How does Te Pūkenga manage needs for learners to attend block courses and be on-the-job?

We support employers to provide on-the-job training in their workplace and to help coach and mentor learners, apprentices and trainees. We also ensure learners have access to learning that cannot occur on-the-job to enhance learners’ understanding and knowledge gained on-job.

Secondary School system

How does Te Pūkenga connect with kura, schools and future learners?

Our connection with kura and schools is critical to creating a clear vocational pathway from secondary school through to tertiary education. Good programmes operate within schools to support industry, including great training grounds like STAR, Gateway, Trades Academy and the Pathways Advisory Group.

Giving industry a stronger voice to match future skills needs

How does Te Pūkenga give industry a stronger voice?

Workforce Development Councils (WDCs)

There are six Workforce Development Councils structured by industry groups in line with the six vocational pathways that are used in secondary schools:

  1. Waihanga Ara Rau - Construction and Infrastructure
  2. Toi Mai - Creative, Cultural Recreation & Technology
  3. Muka Tangata – People, Food & Fibre
  4. Ringa Hora - Services
  5. Toitū te Wairoa – Community, Health, Education & Social Services
  6. Hanga-Aro-Rau – Manufacturing, Engineering and Logistics
How will qualifications and skill needs be identified for each industry?

Te Pūkenga, Industry and employers work with Workforce Development Councils (WDC) to identify the qualifications and skills their industry sectors need.
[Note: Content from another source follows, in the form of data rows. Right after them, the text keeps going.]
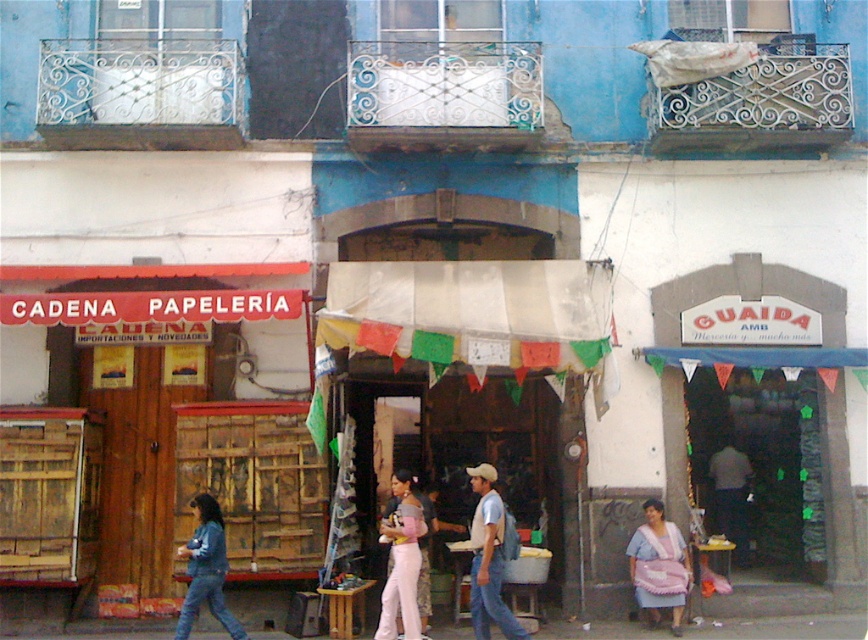 You are a customer in the store and want to reach the light blue denim jeans at center and the pink fabric at lower right. Which item is taller and requires you to stand on your tiptoes to reach?

The light blue denim jeans at center is much taller than the pink fabric at lower right, so you would need to stand on your tiptoes to reach the light blue denim jeans at center.

You are a customer in a clothing store and see two items displayed on a rack in the middle of the store. The items are light blue denim jeans at center and light pink fabric at center. Which item is closer to you?

The light blue denim jeans at center is closer to you because it is in front of the light pink fabric at center.

You are a customer looking to purchase a pair of jeans and a fabric for a craft project. You see the light blue denim jeans at center and the light pink fabric at center in a store. Which item takes up more space on the shelf?

The light blue denim jeans at center is larger in size than the light pink fabric at center, so the light blue denim jeans at center takes up more space on the shelf. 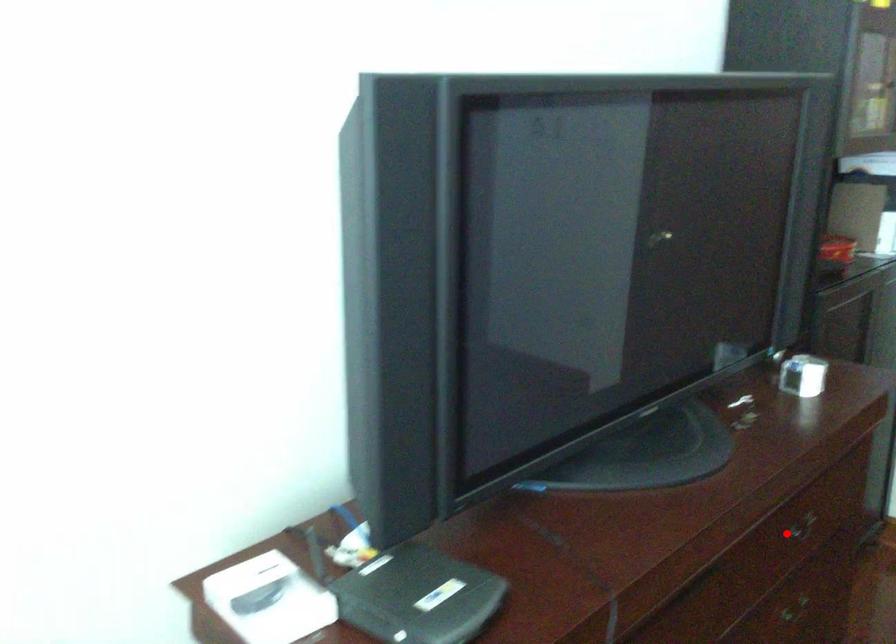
WDCs are responsible for developing qualifications in collaboration with others and are registered on the New Zealand Qualifications Framework.

How will the changes affect employers in the future?

We continue to work toward customising solutions that meet individual business needs. This includes products, support options and learning tools will be available to support you to train your people.


Apprenticeships and on-the-job training continue to be a priority. Multi-modal/flexible learning will allow us to address real-life industry problems in our academic curriculum. Employers and industry are partners in delivering a quality learning experience valued by all.


More than half of Te Pūkenga ākonga (learners) are in work-based learning. Industry is critical to our vocational education system, so collaboration with industry is important to us.